To był pierwszy i jedyny jak do tej pory Marsz Równości w Białymstoku. Drugi miał się odbyć w 2020 roku, ale plany organizatorów pokrzyżował koronawirus. Zaczynając od samego początku. Dlaczego w 2019 roku zorganizowano Marsz Równości?
- Cele i założenia marszu to nie tylko przeciwdziałanie dyskryminacji ze względu na tożsamość i orientację seksualną, ale także wyraz solidarności z osobami LGBT plus oraz walka o prawa człowieka - jeszcze przed wydarzeniem zapowiadali organizatorzy, stowarzyszenie Tęczowy Białystok.
Uczestnicy I Marszu Równości zebrali się na placu Niezależnego Zrzeszenia Studentów, gdzie wcześniej spotkali się kibice oraz środowiska sprzeciwiające się organizacji parady.

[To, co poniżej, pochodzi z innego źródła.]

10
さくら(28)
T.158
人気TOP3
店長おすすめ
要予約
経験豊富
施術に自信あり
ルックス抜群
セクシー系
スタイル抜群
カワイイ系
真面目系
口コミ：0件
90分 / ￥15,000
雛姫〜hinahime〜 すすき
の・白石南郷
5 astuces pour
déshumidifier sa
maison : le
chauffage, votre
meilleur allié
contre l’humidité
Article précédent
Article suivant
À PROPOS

Uczestników marszu zabezpieczał kordon policjantów. Sytuację z góry śledził śmigłowiec Straży Granicznej. W pewnym momencie zaczęły wybuchać petardy. Kontrmanifestanci wznosili wulgarne okrzyki w stronę zgromadzonych na placu ludzi. Ktoś wyrwał flagę LGBT. Policjanci natychmiast zatrzymali sprawcę.

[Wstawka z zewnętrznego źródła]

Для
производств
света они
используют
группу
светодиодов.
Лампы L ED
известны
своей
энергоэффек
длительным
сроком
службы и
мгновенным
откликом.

Już na początku marszu policja musiała użyć gazu pieprzowego wobec kilkunastu osób próbujących zablokować paradę. Obok uczestników Marszu Równości, po chodniku, szli jego przeciwnicy. Obie grupy oddzielał kordon policjantów. W stronę uczestników parady leciały petardy oraz plastikowe butelki. Dwa razy organizatorzy musieli zmieniać trasę przemarszu. Najpoważniejsza sytuacja, jeśli chodzi o względy bezpieczeństwa, miała miejsce na wysokości katedry. W stronę funkcjonariuszy poleciały butelki, petardy, kamienie i kostka brukowa. Pod jednym z radiowozów znalazła się flara. Policjanci odpowiedzieli gazem pieprzowym i rozpędzili osoby blokujące ulicę.
Wideo z tego zdarzenia znajduje się poniżej.

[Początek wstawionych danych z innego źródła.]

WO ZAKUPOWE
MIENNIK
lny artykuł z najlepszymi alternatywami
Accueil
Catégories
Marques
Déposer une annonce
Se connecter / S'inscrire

Dwa dni później prezydent Białegostoku wydał oświadczenie, w którym czytamy m.in.:
"W imieniu samorządu miejskiego pragnę wyrazić swoje oburzenie wydarzeniami, do których doszło 20 lipca 2019 r. w związku z odbywającym się w Białymstoku Marszem Równości. Uczestnicy legalnego marszu zostali zaatakowani przez zorganizowane grupy, w związku z czym kilkadziesiąt osób zostało poszkodowanych. Na tego rodzaju ekscesy nie może być zgody; przemoc i pogarda w żadnym wypadku nie mogą być akceptowane ani usprawiedliwiane."